# Stater kit

This notebook provides the basics of 1) how to handle the data, 2) good practices and pitfalls to avoid, 3) how to generate the submission file for codalab

In [None]:
%%capture
!pip install pycocotools
!pip install mxnet-cu110 autogluon.vision
!pip install -U gluoncv==0.10.3.post0

In [None]:
import numpy as np # linear algebra
import pandas as pd # data processing, CSV file I/O (e.g. pd.read_csv)
import logging
import sys
import os
import json  # for dumping json serialized results
import zipfile  # for creating submission zip file
from pycocotools.coco import COCO
root = '../input/cowboyoutfits'
logger = logging.getLogger()
logger.addHandler(logging.StreamHandler(sys.stderr))

## Load the training data

In [None]:
coco = COCO(os.path.join(root, 'train.json'))
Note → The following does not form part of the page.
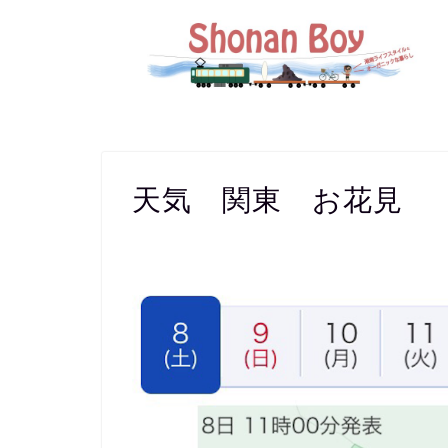
天気 関東 お花見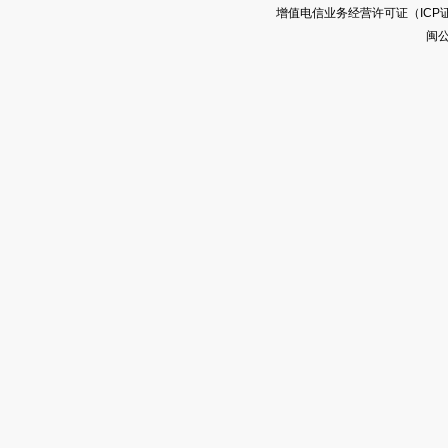
增值电信业务经营许可证（ICP证）闽
闽公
Dataset info and categories

In [None]:
print('Data info:', coco.info())
categories = {cat_info['name']:cat_info['id'] for cat_info in coco.loadCats(coco.getCatIds())}
print('Categories:', categories)

## Example training module using AutoGluon

In [None]:
from autogluon.vision import ObjectDetector

In [None]:
train = ObjectDetector.Dataset.from_coco(os.path.join(root, 'train.json'), root=os.path.join(root, 'images'))
train

In [None]:
train.show_images()

### Split train/valid data with cautious

Since the distribution of categories is very imbalanced, we should carefully split the data by category, to make sure we have enough sample for evaluation. 

In [None]:
# randomly select 10 images for each category as valid_data
sample_n_per_cat = 10
valid_ids = pd.Int64Index([])
for cat_name in categories.keys():
    df = train[train.apply(lambda x: True if any([y['class'] == cat_name for y in x['rois']]) else False, axis=1)]
    df = df.sample(sample_n_per_cat)
    valid_ids = valid_ids.append(df.index)
train_ids = train.index
train_ids = train_ids.drop(valid_ids)
train_data = train.loc[train_ids]
valid_data = train.loc[valid_ids]
print('train split:', len(train_data), 'valid split', len(valid_data))

## Training stater code

We provide  a fundamental training example using autogluon.vision package with default settings. In order to achieve higher scores, there are multiple details you need to take care:

- Imbalanced training sample: consider that the training samples for e.g. belt is very rare, you can try methods like class aware sampling to inflate the rare classes
- The training data might contain noises in anotations, there are many custom losses to handle this issue
- others?

In [None]:
detector = ObjectDetector(verbosity=2).fit(train_data, valid_data, hyperparameters={'batch_size': 8, 'epochs': 3, 'transfer': 'ssd_512_resnet50_v1_coco'})

## Generate submission

You will use `valid.csv` for public phase submission, and `test.csv` for the final phase submission. Note that you only have 3 chance to submit for the final phase so be careful not to submit wrong results on the last day

In [None]:
from PIL import Image
def create_submission(df, detector, score_thresh=0.1):
    results = []
    for index, row in df.iterrows():
        img_id = row['id']
        file_name = row['file_name']
        img = Image.open(file_name)
        width, height = img.size
        output = detector.predict(file_name)
        for _, p in output.iterrows():
            if p['predict_score'] > score_thresh:
                roi = p['predict_rois']
                pred = {'image_id': img_id,
                        'category_id': categories[p['predict_class']],
                        'bbox': [roi['xmin'] * width, roi['ymin'] * height, roi['xmax'] * width, roi['ymax'] * height],
                        'score': p['predict_score']}
                results.append(pred)
    return results

In [None]:
submission_df = pd.read_csv(os.path.join(root, 'valid.csv'))  # replace with test.csv on the last day
submission_df['file_name'] = submission_df.apply(lambda x: os.path.join(root, 'images', x['file_name']), axis=1)
submission = create_submission(submission_df, detector)

In [None]:
# create json and zip
submission_name = '/kaggle/working/answer.json'
with open(submission_name, 'w') as f:
    json.dump(submission, f)
zf = zipfile.ZipFile('/kaggle/working/sample_answer.zip', 'w')
zf.write(submission_name, 'answer.json')
zf.close()

## Submit to codalab competition to get the evaluation score

https://competitions.codalab.org/competitions/33573#participate-submit_results

You have to submit the your solution file together with the file submission to win the awards!